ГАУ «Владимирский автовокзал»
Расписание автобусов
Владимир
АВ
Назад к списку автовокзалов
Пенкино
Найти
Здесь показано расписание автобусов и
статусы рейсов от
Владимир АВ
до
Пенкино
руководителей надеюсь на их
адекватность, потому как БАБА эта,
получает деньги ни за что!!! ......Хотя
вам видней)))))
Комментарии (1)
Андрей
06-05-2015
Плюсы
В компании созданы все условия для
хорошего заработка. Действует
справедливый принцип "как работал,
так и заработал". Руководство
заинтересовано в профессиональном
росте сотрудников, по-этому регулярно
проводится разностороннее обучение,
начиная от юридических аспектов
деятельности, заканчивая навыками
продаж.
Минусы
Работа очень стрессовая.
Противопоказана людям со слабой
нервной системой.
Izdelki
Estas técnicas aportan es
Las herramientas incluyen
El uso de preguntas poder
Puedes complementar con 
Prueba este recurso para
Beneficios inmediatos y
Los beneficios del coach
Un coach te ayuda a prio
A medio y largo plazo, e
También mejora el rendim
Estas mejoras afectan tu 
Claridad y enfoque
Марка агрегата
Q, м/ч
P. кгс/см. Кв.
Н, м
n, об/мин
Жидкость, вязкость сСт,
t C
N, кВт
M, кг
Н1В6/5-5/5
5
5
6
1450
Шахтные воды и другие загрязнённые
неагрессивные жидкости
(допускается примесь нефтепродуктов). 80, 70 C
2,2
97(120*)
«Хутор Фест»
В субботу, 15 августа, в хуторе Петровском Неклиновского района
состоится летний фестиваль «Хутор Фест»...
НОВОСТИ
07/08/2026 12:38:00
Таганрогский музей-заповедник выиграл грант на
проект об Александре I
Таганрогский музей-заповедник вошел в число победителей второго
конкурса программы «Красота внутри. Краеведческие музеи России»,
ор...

:::::

Problem to solve:
Every line from the one containing "состоится летний фестиваль" to the close of the records must be reproduced exactly. Include both ends and nothing more.

Exercise response:
состоится летний фестиваль «Хутор Фест»...
НОВОСТИ
07/08/2026 12:38:00
Таганрогский музей-заповедник выиграл грант на
проект об Александре I
Таганрогский музей-заповедник вошел в число победителей второго
конкурса программы «Красота внутри. Краеведческие музеи России»,
ор...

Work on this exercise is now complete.